Geçen yıl Ağustos ayında yaşanan krizden sonra döviz kurları ve faizlerdeki yükseliş ile enflasyonda yaşanan artışların yanı sıra şirketlerin ekonomik sıkıntıya girmesi sonucunda konkordato talepleri ve diğer bazı göstergeler ekonomide karamsallığa yol açmıştı.

Kurumsal düzeyde alınan önlemler ve bazı sektörlerde yaşanan yükselişler, ekonomik gelişmenin seyri, ekonomide düzelme umudunu arttırdı. Cari açığın fazla vermesi ve döviz kurlarındaki düşüş ekonomideki canlanma için yeni bir yol haritasının yapılması gereği ortaya çıktı.

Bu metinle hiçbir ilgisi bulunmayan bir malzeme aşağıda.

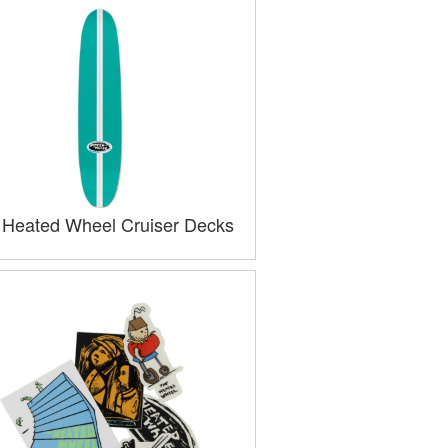
 Heated Wheel Cruiser Decks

Yeni yol haritasının odağında vergi düzenlemeleri gelmektedir. Vergide yapılacak yeni düzenlemeler, ekonominin önünü açacak ve özendirecek özelliklere sahip olmalıdır. Vergi düzenlemelerinde beklenen değişiklik, sektörlerin niteliğine göre vergi oranlarında indirim yapılması şeklindedir. Ancak bu beklenti, ekonominin canlanmasına sürdürülebilir bir yaklaşım değildir. Asıl yapılması gereken şey, vergi düzenlemelerinin doğrudan vergilendirme esasına dayandırılmasıdır. Türkiye'de dolaylı vergilerin oranı yüzde 76, dolaysız vergilerin oranı yüzde 24 olduğu sürece ekonomiye vergi düzenlemeleriyle bir katkı sağlamak mümkün değildir.

Vergi tahsilatındaki bu dağılımın değişebilmesi için kayıtdışı ekonominin kontrol altına alınmasıyla mümkün olabilir. Bu amaçla verginin tabana yayılması vergi mükellefiyetlerinin beyan esasına dönüştürülmesi ve ekonomik denetim düzenin kurulması şarttır. Bu felsefeden yola çıkılarak yaptırılacak vergi düzenlemelerinde verginin ekonomik faaliyetleri destekleyen düzeyde ve yapıda olmalıdır.